From about 1207 to 1360, the Mongol advance over Asia served to restore political stability and restore the Silk Road. Because the Mongols gained control of the trade routes, trade was able to flow freely over the region. However, the Mongols never gave up their nomadic lifestyle.

A third Silk Road flourished in the 13th and 14th centuries, with the Mongol descendants in control of Asia.

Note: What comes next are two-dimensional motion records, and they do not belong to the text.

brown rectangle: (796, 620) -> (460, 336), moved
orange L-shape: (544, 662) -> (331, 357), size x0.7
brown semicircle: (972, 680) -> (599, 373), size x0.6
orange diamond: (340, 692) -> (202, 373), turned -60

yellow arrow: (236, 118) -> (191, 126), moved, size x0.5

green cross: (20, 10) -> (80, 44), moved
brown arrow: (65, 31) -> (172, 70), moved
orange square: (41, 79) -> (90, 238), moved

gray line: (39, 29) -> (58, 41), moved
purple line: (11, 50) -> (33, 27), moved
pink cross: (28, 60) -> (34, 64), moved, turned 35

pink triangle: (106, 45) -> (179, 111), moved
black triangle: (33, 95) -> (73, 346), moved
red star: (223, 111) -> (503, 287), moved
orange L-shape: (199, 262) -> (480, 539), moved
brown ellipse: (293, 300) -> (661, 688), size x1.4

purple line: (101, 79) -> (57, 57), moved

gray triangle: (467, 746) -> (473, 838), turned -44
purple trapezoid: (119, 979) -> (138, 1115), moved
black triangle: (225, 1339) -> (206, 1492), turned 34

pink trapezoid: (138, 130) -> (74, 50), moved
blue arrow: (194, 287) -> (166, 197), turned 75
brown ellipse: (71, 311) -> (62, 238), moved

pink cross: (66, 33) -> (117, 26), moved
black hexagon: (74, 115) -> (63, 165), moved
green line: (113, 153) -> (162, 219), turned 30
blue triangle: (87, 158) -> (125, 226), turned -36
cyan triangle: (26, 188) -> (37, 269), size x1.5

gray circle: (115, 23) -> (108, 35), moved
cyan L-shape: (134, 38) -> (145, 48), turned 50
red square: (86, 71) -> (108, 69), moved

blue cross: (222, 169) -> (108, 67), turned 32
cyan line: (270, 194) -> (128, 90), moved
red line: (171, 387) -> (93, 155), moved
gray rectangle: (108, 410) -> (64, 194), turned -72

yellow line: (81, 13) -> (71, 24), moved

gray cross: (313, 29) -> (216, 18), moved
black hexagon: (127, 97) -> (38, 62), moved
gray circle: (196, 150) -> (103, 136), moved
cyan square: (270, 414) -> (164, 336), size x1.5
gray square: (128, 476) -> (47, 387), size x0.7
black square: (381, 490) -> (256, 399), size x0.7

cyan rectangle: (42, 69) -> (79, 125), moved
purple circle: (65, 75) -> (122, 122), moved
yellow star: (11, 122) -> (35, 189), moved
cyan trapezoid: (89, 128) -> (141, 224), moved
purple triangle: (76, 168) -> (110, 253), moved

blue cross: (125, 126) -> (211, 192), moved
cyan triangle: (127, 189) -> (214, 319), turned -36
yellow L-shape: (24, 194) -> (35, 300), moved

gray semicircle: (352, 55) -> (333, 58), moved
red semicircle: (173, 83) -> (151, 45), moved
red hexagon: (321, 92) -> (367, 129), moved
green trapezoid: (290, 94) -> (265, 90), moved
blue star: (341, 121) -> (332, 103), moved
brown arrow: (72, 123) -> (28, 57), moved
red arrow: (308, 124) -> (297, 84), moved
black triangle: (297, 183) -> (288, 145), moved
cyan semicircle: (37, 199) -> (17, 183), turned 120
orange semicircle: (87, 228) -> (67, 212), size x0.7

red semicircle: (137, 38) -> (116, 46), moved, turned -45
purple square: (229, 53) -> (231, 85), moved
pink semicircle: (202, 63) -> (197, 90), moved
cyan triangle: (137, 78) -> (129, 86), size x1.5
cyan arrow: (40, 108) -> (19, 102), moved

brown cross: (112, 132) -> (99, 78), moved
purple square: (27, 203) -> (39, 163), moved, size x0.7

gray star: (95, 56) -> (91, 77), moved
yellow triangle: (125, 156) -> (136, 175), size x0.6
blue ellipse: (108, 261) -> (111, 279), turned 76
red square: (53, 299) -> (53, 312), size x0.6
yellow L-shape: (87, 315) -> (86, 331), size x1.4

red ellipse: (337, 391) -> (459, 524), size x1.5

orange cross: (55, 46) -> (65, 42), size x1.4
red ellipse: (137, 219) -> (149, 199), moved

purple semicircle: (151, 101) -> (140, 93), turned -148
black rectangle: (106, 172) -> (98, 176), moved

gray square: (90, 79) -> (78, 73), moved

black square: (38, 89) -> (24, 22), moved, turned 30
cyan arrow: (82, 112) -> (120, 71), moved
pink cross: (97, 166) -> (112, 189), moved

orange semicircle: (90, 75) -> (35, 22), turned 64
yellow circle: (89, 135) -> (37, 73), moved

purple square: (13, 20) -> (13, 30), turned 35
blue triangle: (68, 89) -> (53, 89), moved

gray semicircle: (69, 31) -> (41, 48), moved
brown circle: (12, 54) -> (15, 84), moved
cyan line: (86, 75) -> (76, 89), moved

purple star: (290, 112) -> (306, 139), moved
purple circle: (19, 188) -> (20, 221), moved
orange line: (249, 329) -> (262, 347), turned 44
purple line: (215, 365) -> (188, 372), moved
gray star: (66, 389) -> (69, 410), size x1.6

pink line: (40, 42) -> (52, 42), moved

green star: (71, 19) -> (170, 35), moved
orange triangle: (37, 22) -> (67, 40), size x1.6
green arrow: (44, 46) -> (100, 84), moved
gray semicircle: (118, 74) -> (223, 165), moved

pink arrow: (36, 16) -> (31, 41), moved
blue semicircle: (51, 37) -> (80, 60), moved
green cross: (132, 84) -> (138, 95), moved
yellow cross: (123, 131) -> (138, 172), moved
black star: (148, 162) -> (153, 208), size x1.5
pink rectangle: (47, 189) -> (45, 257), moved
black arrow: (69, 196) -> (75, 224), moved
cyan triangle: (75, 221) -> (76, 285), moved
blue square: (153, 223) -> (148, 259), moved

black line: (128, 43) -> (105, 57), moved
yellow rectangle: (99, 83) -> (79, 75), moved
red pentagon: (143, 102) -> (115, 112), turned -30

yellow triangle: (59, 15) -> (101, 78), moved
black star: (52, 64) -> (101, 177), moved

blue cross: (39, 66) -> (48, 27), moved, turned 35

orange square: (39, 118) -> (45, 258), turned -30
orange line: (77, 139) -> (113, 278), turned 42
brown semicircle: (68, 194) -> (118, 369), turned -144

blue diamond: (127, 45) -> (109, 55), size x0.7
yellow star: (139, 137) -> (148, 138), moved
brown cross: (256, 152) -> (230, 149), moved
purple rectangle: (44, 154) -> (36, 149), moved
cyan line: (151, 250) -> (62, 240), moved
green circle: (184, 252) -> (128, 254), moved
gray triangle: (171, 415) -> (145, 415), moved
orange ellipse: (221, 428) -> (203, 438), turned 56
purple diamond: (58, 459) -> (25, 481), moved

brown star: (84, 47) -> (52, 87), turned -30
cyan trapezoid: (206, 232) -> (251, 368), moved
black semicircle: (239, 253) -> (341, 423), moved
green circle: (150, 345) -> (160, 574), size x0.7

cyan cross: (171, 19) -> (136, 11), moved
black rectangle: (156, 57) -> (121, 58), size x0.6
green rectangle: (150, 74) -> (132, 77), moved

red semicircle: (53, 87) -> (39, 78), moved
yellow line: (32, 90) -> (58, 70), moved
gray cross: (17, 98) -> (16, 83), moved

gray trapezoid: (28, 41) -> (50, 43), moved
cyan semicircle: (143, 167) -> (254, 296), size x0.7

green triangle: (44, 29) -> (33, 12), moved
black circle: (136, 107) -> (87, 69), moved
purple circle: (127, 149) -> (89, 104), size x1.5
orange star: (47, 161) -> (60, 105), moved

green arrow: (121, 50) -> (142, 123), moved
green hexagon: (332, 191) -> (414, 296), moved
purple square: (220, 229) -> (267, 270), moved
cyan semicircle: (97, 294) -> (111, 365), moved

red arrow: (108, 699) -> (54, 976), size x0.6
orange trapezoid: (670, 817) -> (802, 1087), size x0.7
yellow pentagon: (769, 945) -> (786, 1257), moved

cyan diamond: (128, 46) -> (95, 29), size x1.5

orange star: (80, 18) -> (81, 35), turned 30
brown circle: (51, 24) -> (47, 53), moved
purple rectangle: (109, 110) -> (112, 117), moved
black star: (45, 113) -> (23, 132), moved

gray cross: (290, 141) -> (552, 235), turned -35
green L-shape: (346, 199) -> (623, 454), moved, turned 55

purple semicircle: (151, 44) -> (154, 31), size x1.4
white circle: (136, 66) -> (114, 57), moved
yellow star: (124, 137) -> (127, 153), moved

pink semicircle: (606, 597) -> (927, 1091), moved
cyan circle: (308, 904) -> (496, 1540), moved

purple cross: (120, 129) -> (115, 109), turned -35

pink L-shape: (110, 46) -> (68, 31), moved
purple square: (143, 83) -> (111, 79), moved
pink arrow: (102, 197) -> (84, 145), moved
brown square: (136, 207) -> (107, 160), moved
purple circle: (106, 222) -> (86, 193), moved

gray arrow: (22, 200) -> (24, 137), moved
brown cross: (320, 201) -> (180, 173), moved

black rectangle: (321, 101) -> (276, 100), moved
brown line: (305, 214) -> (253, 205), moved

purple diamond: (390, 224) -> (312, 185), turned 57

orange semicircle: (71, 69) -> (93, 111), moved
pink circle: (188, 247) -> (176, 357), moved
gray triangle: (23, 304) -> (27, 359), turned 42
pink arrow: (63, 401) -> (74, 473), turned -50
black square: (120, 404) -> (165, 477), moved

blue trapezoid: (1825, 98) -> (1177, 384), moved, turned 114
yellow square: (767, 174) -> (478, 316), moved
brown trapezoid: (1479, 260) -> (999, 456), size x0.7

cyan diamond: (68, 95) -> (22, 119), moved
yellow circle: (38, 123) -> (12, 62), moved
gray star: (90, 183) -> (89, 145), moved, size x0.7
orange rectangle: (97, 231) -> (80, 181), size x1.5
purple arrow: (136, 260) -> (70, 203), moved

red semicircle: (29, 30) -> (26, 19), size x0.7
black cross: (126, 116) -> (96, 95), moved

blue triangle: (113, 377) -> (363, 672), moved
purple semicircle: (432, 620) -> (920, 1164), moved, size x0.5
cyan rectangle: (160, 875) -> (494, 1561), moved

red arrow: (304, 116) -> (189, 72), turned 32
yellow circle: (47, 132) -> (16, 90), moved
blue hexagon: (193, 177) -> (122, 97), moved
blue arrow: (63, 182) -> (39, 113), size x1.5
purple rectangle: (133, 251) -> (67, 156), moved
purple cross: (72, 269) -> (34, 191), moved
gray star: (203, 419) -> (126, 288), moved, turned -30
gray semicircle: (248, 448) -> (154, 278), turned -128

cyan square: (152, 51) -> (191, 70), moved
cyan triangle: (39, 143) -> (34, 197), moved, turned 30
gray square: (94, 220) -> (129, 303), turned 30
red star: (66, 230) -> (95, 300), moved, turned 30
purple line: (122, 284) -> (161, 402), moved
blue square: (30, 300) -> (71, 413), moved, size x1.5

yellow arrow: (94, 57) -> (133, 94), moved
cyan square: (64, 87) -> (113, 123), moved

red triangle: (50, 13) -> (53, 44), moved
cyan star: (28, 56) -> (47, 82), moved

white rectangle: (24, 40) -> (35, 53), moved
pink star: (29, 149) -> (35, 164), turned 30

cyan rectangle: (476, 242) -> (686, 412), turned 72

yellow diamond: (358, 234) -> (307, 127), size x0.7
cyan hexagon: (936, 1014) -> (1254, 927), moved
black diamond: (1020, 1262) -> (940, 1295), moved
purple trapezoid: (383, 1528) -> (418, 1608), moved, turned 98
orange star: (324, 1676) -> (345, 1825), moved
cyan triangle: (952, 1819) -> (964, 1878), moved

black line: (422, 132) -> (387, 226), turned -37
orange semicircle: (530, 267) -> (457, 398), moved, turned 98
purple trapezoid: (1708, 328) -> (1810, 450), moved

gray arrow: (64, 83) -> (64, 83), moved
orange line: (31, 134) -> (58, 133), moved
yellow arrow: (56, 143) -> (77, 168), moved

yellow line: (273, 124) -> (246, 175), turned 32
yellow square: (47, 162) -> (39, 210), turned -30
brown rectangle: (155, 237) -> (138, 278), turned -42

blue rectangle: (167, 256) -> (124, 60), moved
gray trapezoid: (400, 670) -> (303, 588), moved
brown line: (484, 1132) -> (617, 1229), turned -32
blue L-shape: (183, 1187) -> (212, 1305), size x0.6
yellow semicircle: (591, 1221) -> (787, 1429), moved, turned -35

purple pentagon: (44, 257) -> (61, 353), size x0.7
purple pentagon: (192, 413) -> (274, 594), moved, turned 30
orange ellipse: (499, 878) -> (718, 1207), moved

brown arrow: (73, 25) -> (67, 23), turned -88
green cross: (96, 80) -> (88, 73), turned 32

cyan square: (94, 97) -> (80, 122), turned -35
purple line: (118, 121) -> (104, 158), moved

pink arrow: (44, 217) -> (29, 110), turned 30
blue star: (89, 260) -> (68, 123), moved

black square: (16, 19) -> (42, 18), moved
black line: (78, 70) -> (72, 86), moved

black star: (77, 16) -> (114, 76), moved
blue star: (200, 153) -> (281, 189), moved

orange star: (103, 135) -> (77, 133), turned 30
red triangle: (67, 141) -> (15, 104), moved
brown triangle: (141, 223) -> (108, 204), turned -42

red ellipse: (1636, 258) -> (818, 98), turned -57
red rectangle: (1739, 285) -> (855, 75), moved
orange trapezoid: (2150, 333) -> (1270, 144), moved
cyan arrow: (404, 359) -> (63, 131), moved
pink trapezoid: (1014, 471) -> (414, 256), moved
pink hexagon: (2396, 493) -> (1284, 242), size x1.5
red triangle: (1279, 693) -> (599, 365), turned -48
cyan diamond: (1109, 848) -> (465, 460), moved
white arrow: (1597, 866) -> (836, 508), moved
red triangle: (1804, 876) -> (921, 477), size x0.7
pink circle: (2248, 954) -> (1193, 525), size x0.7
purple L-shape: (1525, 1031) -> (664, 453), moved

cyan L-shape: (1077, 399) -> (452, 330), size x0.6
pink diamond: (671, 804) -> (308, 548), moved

Explorers wanted a deeper understanding of the Far East's culture and geography. Marco Polo, a Venetian explorer, traveled from Italy to China along the Silk Road in 1275, during the Mongol Empire. In 1295, Marco Polo came to Venice along the Silk Road for the second time, just as the Mongol Empire was falling apart. His travels along the Silk Road inspired him to write "The Travels of Marco Polo".

the conclusion

The fall of the Mongol Empire led to the weakening of the political, cultural and economic unity of the Silk Road. The Turkmen marchers captured areas of the pale Byzantine Empire around the western Silk Road. After the fall of the Mongol Empire, the great political powers of the Silk Road became economically and culturally isolated. The decline in nomadic authority followed the formation of regional states as a result of the devastation of the Black Death.

Armenians, located at a crossroads between Europe and Asia, played an important role in increasing exports. Armenia had a monopoly on virtually all trade routes in this region, as well as a massive network. From 1700 to 1765, the Armenians were solely responsible for the export of Persian silk.

The silk trade grew until the Safavid empire fell apart in the 1720s.